Longans originate from China and are related to both Lychees and Rambutans. Where lychees have a roughly patterned skin, these are smooth and almost crisp in texture.
They are also known as "dragon eyes" - the reason why becomes apparent when you peel the fruit
and reveals that dark seed visible through the translucent flesh. Though perhaps thinking you're eating eyeballs isn't something you really want to imagine.
Tastewise, they are very similar to lychees as you would expect.
When it came to making something with these I decided make something that's a bit of a family affair - a fruit salad with longan, lychee and rambutan with mango added for colour and a different flavour note. To then accentuate the round nature of these fruits I've also incorporated coloured tapioca seed that also have an interesting jelly quality to them. To round out this asian feel, they will all be marinated in a kaffir lime leaf syrup.
Tropical Fruit Salad in Kaffir Lime Leaf Syrup
Simple sugar syrup
Kaffir Lime leaves
coloured tapioca balls
Make the syrup:
A simple sugar syrup is made using 1 part water to 1 part sugar - it's then put on the stove and reduced slightly to form a syrup. For this recipe I've added shredded kaffir lime leaves - if you don't have access to them, lime or lemon zest will do.

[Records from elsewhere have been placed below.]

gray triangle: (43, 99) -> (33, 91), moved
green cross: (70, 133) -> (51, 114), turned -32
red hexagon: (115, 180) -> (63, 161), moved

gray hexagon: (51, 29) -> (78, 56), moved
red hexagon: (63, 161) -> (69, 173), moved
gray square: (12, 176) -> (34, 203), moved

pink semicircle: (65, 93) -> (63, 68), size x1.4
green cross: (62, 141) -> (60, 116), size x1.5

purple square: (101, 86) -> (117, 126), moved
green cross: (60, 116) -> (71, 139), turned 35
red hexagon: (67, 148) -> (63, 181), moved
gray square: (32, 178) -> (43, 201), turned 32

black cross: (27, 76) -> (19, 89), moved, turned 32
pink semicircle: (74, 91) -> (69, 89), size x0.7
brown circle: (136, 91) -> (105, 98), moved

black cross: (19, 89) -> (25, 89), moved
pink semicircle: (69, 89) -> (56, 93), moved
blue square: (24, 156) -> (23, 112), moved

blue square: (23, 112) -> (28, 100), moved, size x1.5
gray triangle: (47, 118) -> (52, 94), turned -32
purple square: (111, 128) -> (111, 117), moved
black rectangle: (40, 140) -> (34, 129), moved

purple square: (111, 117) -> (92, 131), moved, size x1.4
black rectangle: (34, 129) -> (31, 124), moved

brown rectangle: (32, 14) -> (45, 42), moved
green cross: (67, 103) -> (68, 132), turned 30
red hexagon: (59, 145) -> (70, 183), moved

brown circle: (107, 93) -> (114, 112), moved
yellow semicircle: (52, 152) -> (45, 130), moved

You'll need to let the syrup cool before using it for this dish.
Cook the tapioca:
The tapioca I've used is a quick cooking coloured version
These need to boiled for about 5 minutes and then simmered until soften - they don't go mushy, they should have a bit of a chewy texture like jelly babies. Let the tapioca cool before using them in this dish.
Assemble the salad:
Mango - cut the cheeks away from the stone, then mark the cheeks in a small criss-cross pattern. Using a large spoon you run it along the skin, this will cause the mango to release in a small dice.
Rambutans - the skin is very easy to remove, it's quite thick - you can either cut it along the horizontal or vertical line
Because these are much larger than the lychee or longan, I then cut them into eights, discarding the seed.
Lychees and Longans - are treated much the same, peel, seed and depending on the size cut them in half or quarters.
Place the prepared fruit into a bowl, add the cooked tapioca and then pour over with enough syrup to cover, then place it in the fridge for a few hours to allow the flavours of the syrup to sink in.